Thanks to our ongoing expansion we have the opportunity to grow our Site Reliability team. We're a part of the Elastic Cloud engineering team with a focus on solving Cloud operations problems and keeping the SaaS online, who aren’t afraid to get our hands dirty. We are the first line of consumers for Elastic's products and our experience helps influence the direction of the stack. While most organizations may have a single or a handful of Elastic Stack deployments, here you’ll be responsible for identifying, troubleshooting and reporting platform problems to product engineers (or fixing the code yourself) in order to ensure that the thousands of Elasticsearch clusters we manage are providing a stable and reliable service. We’re looking for people who are just as passionate about troubleshooting issues with distributed systems as they are to automate, code and collaborate to solve problems.
What you will be doing
- You will design and implement networking and/or load balancing in the Elastic Cloud infrastructure services and collaborate on issues with production engineering colleagues
- You will participate in SRE software engineering, writing code for the continuing reduction of human intervention in operational tasks and automation of processes
- You will monitor the Elastic Cloud platform and Cloud infrastructure, responding to incidents, correcting and improving systems to prevent incidents and planning capacity
- You will manage Cloud provider infrastructure, system deployments and product releases
- You will be an escalation path in resolving Elastic Cloud customer support issues
- You will demonstrate and promote best practices for teams using Cloud platforms
- You will participate in 24x365 on-call schedules
What you bring
- You are either an experienced sysadmin with professional skills in Linux networking, preferably on distributed systems at scale; or a network engineer with real interest, and ideally some experience, in Cloud systems and automation
- You have professional exposure to Linux container networking, firewalls and VPN design and administration; and/or have been responsible for edge networking and load balancing using at least one Cloud service provider
- You are comfortable working alongside security engineers to design and implement Cloud security requirements
- You have significant professional experience using a public Cloud; AWS, GCP, Azure, SoftLayer or OpenStack
- You are comfortable writing software to automate API-driven tasks at scale. SRE use Python and Go regularly but are also encouraged to contribute to the product codebase in Java, Scala, and Python.

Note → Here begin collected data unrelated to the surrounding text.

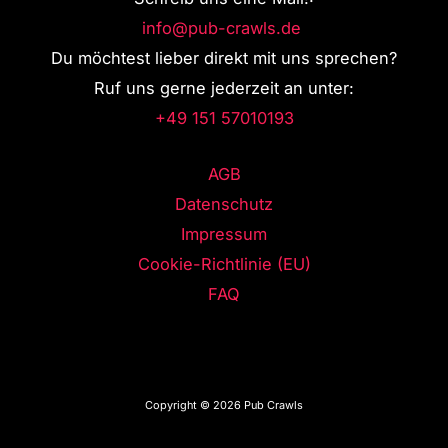
info@pub-crawls.de
Du möchtest lieber direkt mit uns sprechen?
Ruf uns gerne jederzeit an unter:
+49 151 57010193
AGB
Datenschutz
Impressum
Cookie-Richtlinie (EU)
FAQ
Copyright © 2026 Pub Crawls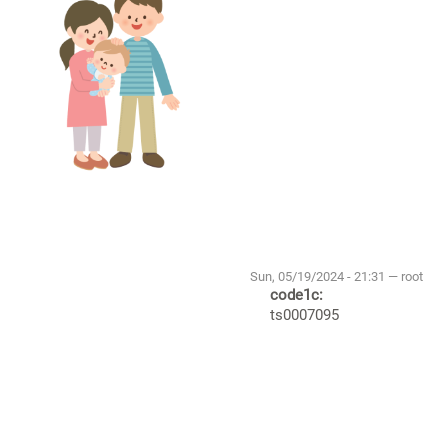
Sun, 05/19/2024 - 21:31 — root
code1c:
ts0007095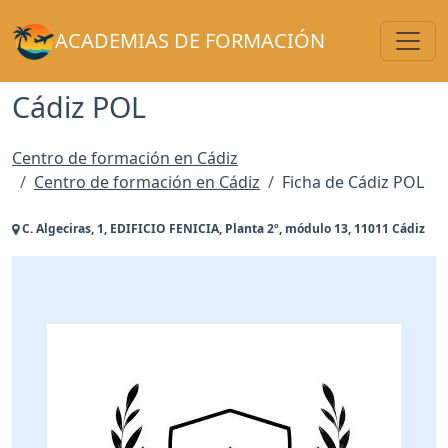
Toggl
ACADEMIAS DE FORMACIÓN
Cádiz POL
Centro de formación en Cádiz
Centro de formación en Cádiz
Ficha de Cádiz POL
C. Algeciras, 1, EDIFICIO FENICIA, Planta 2º, módulo 13, 11011 Cádiz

- You have used Ansible, Chef, Puppet, SaltStack or another configuration management suite
The details we are looking for
- Well developed knowledge of Linux and Cloud service provider networking, and/or designing and managing load balancing at scale. You know Cloud network security, kernel network tuning and container networking
- You’ve worked with a virtual routing platform (VyOS, Vyatta, Cisco v1000, FRR, Quagga, Bird, etc)
- Have a good understanding of network underlay and overlay technologies
- Have implemented or have a good understanding of SD-WAN
- Must be comfortable reviewing packet captures
- Have a strong understanding of IPSec/IKE
- Well developed knowledge of Internet protocols, including BGP, DNS and TCP
- Healthy knowledge of Linux (may have compiled your own kernel at some point and know how to trace syscalls)
- Relentless desire to automate and build software tools
- Desire to represent work in git, driven by a GitHub workflow through issues and pull requests
- Enjoy working remotely and the communication it requires
- Love a diverse environment, working with people all over the world
Experience in these areas is a plus:
- You’re familiar with VXLAN/evpn, VRFs and/or L2/L3 isolation
- You can tune a NIC for 10G, 25G, or 100G
- FRR, Bird, Calico, or Flannel mean something to you
- Love open source development, and have contributed to some project somewhere (doesn't have to be ours), whether through mailing lists, patches or documentation
We're looking to hire team members invested in realising the goal of making real-time data exploration easy and available to anyone. As a distributed company, we believe that diversity drives our vibe! Whether you're looking to launch a new career or grow an existing one, Elastic is the type of company where you can balance great work with great life.
- Competitive pay based on the work you do here and not your previous salary
- Global minimum of 16 weeks of paid in full parental leave (moms & dads)
- Generous vacation time and one week of volunteer time off
- Your age is only a number. It doesn't matter if you're just out of college or your children are; we need you for what you can do.
Elastic is an Equal Employment employer committed to the principles of equal employment opportunity and affirmative action for all applicants and employees. Qualified applicants will receive consideration for employment without regard to race, color, religion, sex, sexual orientation, gender perception or identity, national origin, age, marital status, protected veteran status, or disability status or any other basis protected by federal, state or local law, ordinance or regulation. Elastic also makes reasonable accommodations for disabled employees consistent with applicable law.